U.S. District Judge Brian Morris rejected a request to revive Keystone’s Nationwide Permit 12, which the U.S. Army Corps of Engineers issued to enable TC to begin construction.

The second decision enforced a court order for the Army Corps to increase its environmental standards by consulting with the U.S. Fish and Wildlife Service on risks posed by pipeline projects to wildlife protected under the Endangered Species Act.

The contested permit has been restored for other utility projects deemed less hazardous, such as power transmission lines, and for maintenance of established services.

Opponents of Keystone called the court ruling “yet another victory in the fight to ensure that it is never built.” TC vowed to appeal.

With financial support from the Alberta government, construction has begun on the pipeline to export up to 830,000 b/d by Canada’s top natural gas user, thermal oilsands production.
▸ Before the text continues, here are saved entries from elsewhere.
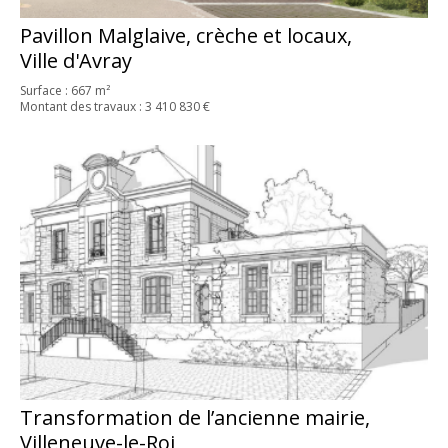
Pavillon Malglaive, crèche et locaux,
Ville d'Avray
Surface : 667 m²
Montant des travaux : 3 410 830 €
Transformation de l’ancienne mairie,
Villeneuve-le-Roi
In March, Alberta and TC announced a C$7.5 billion ($5.3 billion) agreement to begin construction.

The deal includes a C$1.5 billion ($1.1 billion) government ownership stake plus a C$6 billion ($4.2 billion) provincial loan guarantee to kickstart the work.

While still awaiting contested approvals in the United States, TC said the government support would enable work on the 259-kilometer (155-mile) Canadian leg from Central Alberta to the U.S. border.